A Walking History of Campus

Paul Robeson Library

The intersection of Penn and Fourth streets by the Paul Robeson Library in the mid-to-late ’70s next to a picture of the same spot today—with Cal Maradonna on the right.

By Sam Starnes

There was a time, Cal Maradonna says, when cars on Fourth Street emerged from the tunnel under the footings of the Ben Franklin Bridge and drove right past the steps of the Paul Robeson Library, which had opened a few years earlier in 1970. Maradonna SBC’74, GSBC’79, who arrived as a first-year student in 1969 and joined the university in 1974 as coordinator of student activities, has served on staff for most of the years since. “It’s amazing how much campus has changed,” says Maradonna, who has held several positions, including his current role as director of an off-campus bachelor’s degree program for the School of Business–Camden, where he also teaches.

Johnson Park Library Building

Maradonna on the steps of the Johnson Park Library Building in 1975.

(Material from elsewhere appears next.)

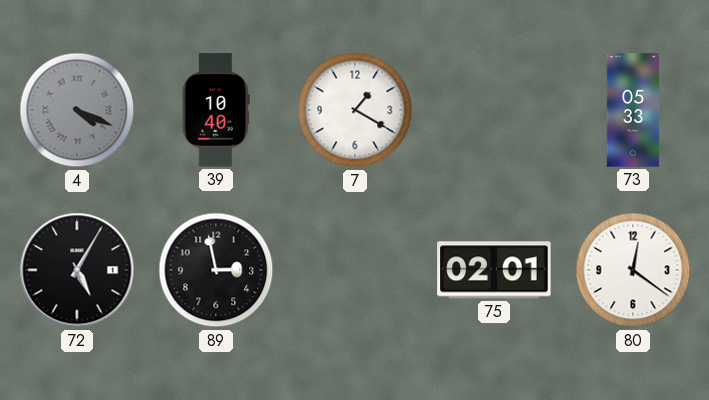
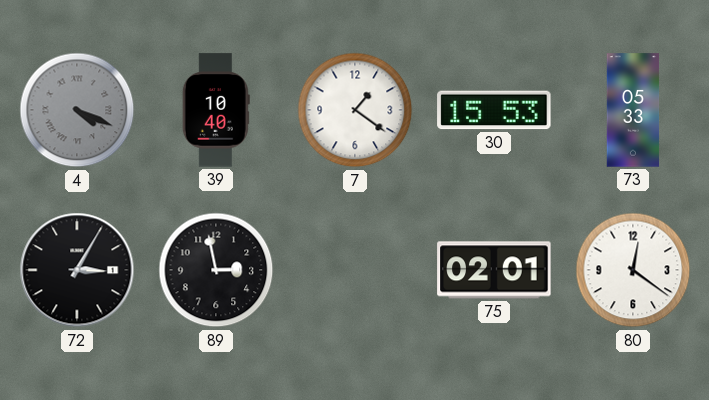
7: 1:20 -> 1:21
30: none -> 15:53
72: 5:05 -> 3:05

He began giving campus tours in the ’80s and continues to do so when asked, pointing out details such as where sections of Fourth and Penn streets—both of which ran through what is now the campus quad—have long since closed and been converted to green space and walkways. He shows you the grassy spot adjacent to the Ayer Mansion—the historic stone-faced building that for years was the business office and now houses Admissions—where a stable house stood that had been converted into a bookstore. And up Lawrence Street, he points to the site of a long-gone bar called The Grill. His starting point for his tour is perhaps his favorite spot on campus: Johnson Park, the university’s lovely garden-like setting that has been restored in recent years around the one hundred-year-old Cooper Branch Free Public Library building. He tells you that the park is home to one of only seven castings in the world—and the only one in the United States—of a Peter Pan statue commissioned by the story’s author, J.M. Barrie.

Maradonna’s campus tour now includes many new developments, such as the new Nursing and Science Building across Federal Street from Camden City Hall, and the site on the corner of Fifth and Market where a new home for the School of Business will rise in future years. “This is not the same campus it was in 1969,” Maradonna says. “It’s ever-changing.”